Hong Kong is a magic place where visitors feel a different perspective: verticality rather than horizontality.
The necessity of having enough room for a large number of people has spurred the development of taller and taller buildings, completely changing the landscape of the area.
The result of such an experiment is a city where people are living, working and enjoying themselves over everyone else.
Romain Jacquet-Legrèze has caught on to this abnormality, and coming from his European sensibility has impressed in his art the sense of the vertical horizon.
“He is a French fine art photographer living in Hong Kong where he is shooting most of my projects.
In 2011 he started working on his first photo book, Vertical Horizon, focused on the vertical growth of Hong Kong. This series has firstly been published in 2012 in Hong Kong with Asia One. It has since then been reprinted as a second edition in 2014.
Since 2013 he has been exhibiting his work in Hong Kong, Singapore, China and the Netherlands. His photos have been featured in major publications across the world (The Guardian, National Geographic, Huffington Post, CNN, the Wall Street Journal, El Pais, Le Figaro Magazine, Die Welt, Apple Daily).
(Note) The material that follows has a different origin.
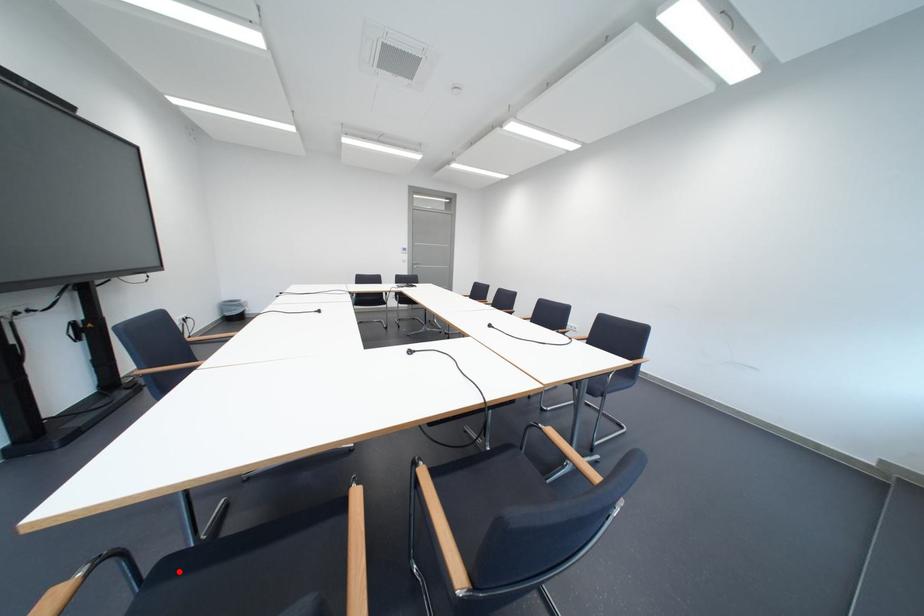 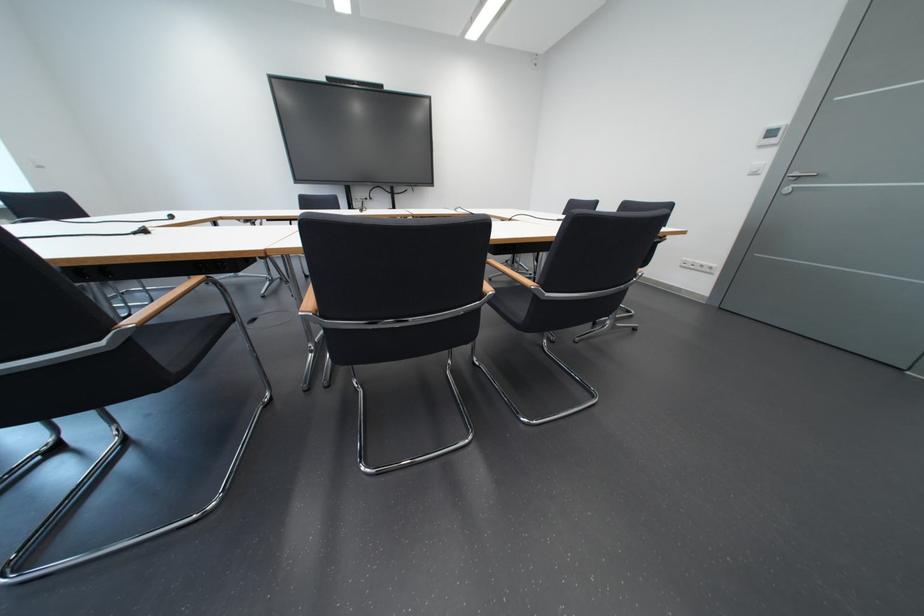 Question: I am providing you with two images of the same scene from different viewpoints. A red point is marked on the first image. Can you still see the location of the red point in image 2?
He is now working on new projects also focused on Hong Kong and its unmatched urban development.”
Hong Kong through RJL’s eyes seems different. The geometry of the buildings are contrasted against the usual simple, confused development of the modern city where lines and squares are dominant. RJL has diverted the point of view, imagining a different horizon, the vertical one where every single line and square focuses on the center of the view where there is only the sky.
RJL’s world is magic; it comes from the fantasy of such scenography as the cult movie, Blade Runner. But this is not fiction. It is a version of reality that tricks our senses.